Азазель встал и взял жену за руку.
— Если твоё мнение никак не изменить, то думаю, мы закончили.
— Мы закончили, — сказал Разиэль. Он взглянул на Марту. — Если только нет чего-то ещё?
— Ничего, — сказала она. — Пока что.
Михаил хотел задушить её, но это была не её вина, и на самом деле ему всегда нравилась Марта. Томас, её муж, был одним из его лучших воинов, и она приняла его смерть с достойной скорбью.
Во всём этом не было ничьей вины, и ему нужно было сделать шаг назад и взглянуть на это рационально, как на ещё одну битву, которую предстоит вести в войне против Уриэля и армий небес. Битвы были его жизнью, ещё одна погоды не изменит.
Он не собирался этого делать. Но внутри звучал тихий, злой, коварный голосок: «Ты знаешь, что это то, чего ты хочешь. У тебя есть идеальное оправдание, и при этом не будет никаких долгосрочных последствий. Ты можешь взять её, а потом она исчезнет. И ты знаешь, что хочешь её. Ты хотел её с тех пор, как впервые увидел. Захотел ее, в то время как был невосприимчив ко всем другим женщинам, которых видел целую вечность».
И её кровь. Он чувствовал, как она танцует в её венах, и впервые понял, какая одержимость движет этими связанными парами. Он отказался связать себя узами, отказался брать кровь у кого бы то ни было, кроме Источника. Он мог лишить Уриэля этого триумфа.
Девушка — нет, она была женщиной, несмотря на нетронутую ауру вокруг неё. Она взывала к нему.
Он не хотел слушать этот зов. Он знал женщин, а она боялась его и отчаянно старалась не показывать этого. Если он возьмёт её, то её смерть будет неминуемой. Если он оставит её в покое, у неё появится надежда.
Но от этого зависела судьба всего мира. Мог ли он позволить себе пренебречь своим долгом?

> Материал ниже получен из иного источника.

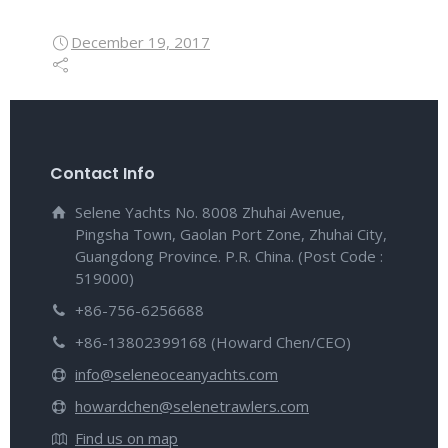
December 19, 2017
Contact Info
Selene Yachts No. 8008 Zhuhai Avenue,
Pingsha Town, Gaolan Port Zone, Zhuhai City,
Guangdong Province. P.R. China. (Post Code :
519000)
+86-756-6256688
+86-13802399168 (Howard Chen/CEO)
info@seleneoceanyachts.com
howardchen@selenetrawlers.com
Find us on map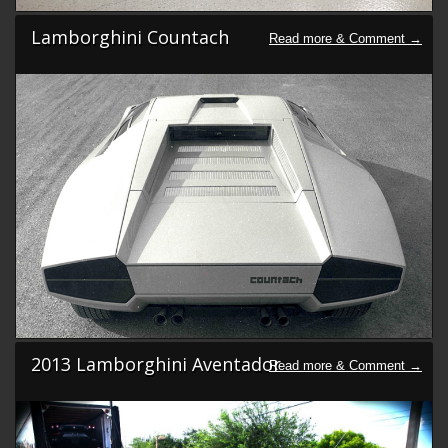
Lamborghini Countach
2013 Lamborghini Aventador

До этого не дойдёт. Он что-нибудь придумает. А пока он собирался сделать то, что у него получалось лучше всего — довести своё тело до изнеможения на тренировках, и ни о чём больше не думать.
ГЛАВА 8
КОГДА Я ПРОСНУЛАСЬ, СОЛНЕЧНЫЕ ЛУЧИ СТЕЛИЛИСЬ ПО ПОЛУ МОЕЙ СПАЛЬНИ. Я села, испуганная и дезориентированная. Мне потребовалось всего мгновение, чтобы вспомнить, где я нахожусь. Я сменила одну тюрьму на другую и, глядя сквозь стеклянные двери на сверкающий океан за ними, не пожалела о своём выборе.

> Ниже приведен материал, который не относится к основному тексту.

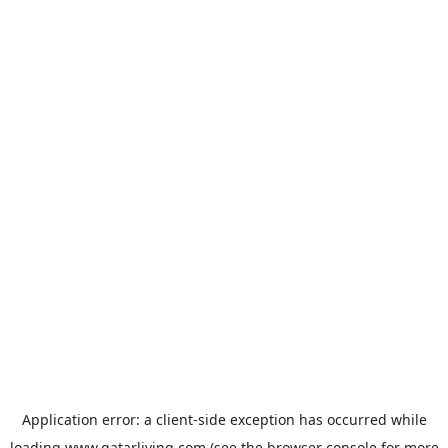
Application error: a
client
-side exception has occurred while
loading
www.qatarliving.com
(see the
browser console
for more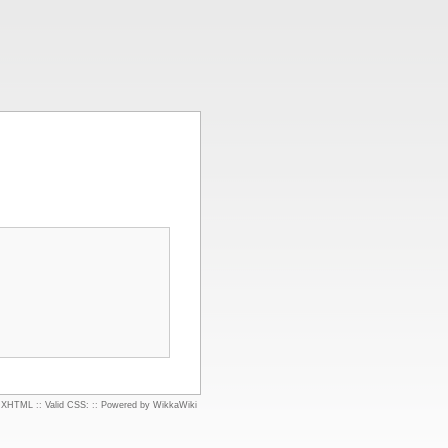
d XHTML
::
Valid CSS:
::
Powered by WikkaWiki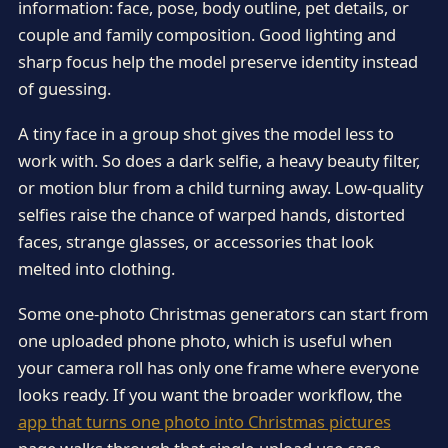
information: face, pose, body outline, pet details, or
couple and family composition. Good lighting and
sharp focus help the model preserve identity instead
of guessing.
A tiny face in a group shot gives the model less to
work with. So does a dark selfie, a heavy beauty filter,
or motion blur from a child turning away. Low-quality
selfies raise the chance of warped hands, distorted
faces, strange glasses, or accessories that look
melted into clothing.
Some one-photo Christmas generators can start from
one uploaded phone photo, which is useful when
your camera roll has only one frame where everyone
looks ready. If you want the broader workflow, the
app that turns one photo into Christmas pictures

Я вылезла из удобной кровати, удивившись, что, судя по всему, проспала всю ночь, и сделала это быстро, по-военному, как всегда настаивал Педерсен. Педерсен. Он был мёртв из-за меня, и я должна была что-то почувствовать, хоть что-то. Всю мою жизнь он был моим мучителем и врагом, но я не испытывала удовлетворения от его смерти. Как и никакой печали. Я просто чувствовала себя… странно. Как будто он был вражеским солдатом, а я была в самом разгаре войны. У меня не было выбора. Я не собиралась тратить время на сетования по этому поводу.
Я быстро приняла душ и переоделась в свободную белую одежду, висевшую в шкафу. К моему удивлению, там оказались бюстгальтеры моего размера, а также кружевное нижнее бельё. Одежда была практичной, представляя собой вариацию на тему боевых искусств, но нижнее бельё было красивым, женственным, почти декадентским. Там было даже тонкое неглиже, явно сшитое для более романтичной невесты, чем я.
Мне очень понравилось обалденное нижнее бельё. Это был мой секрет, часть меня, которой я не должна была делиться ни с кем другим. Особенно с красивым мужчиной, который теперь, похоже, был моим мужем.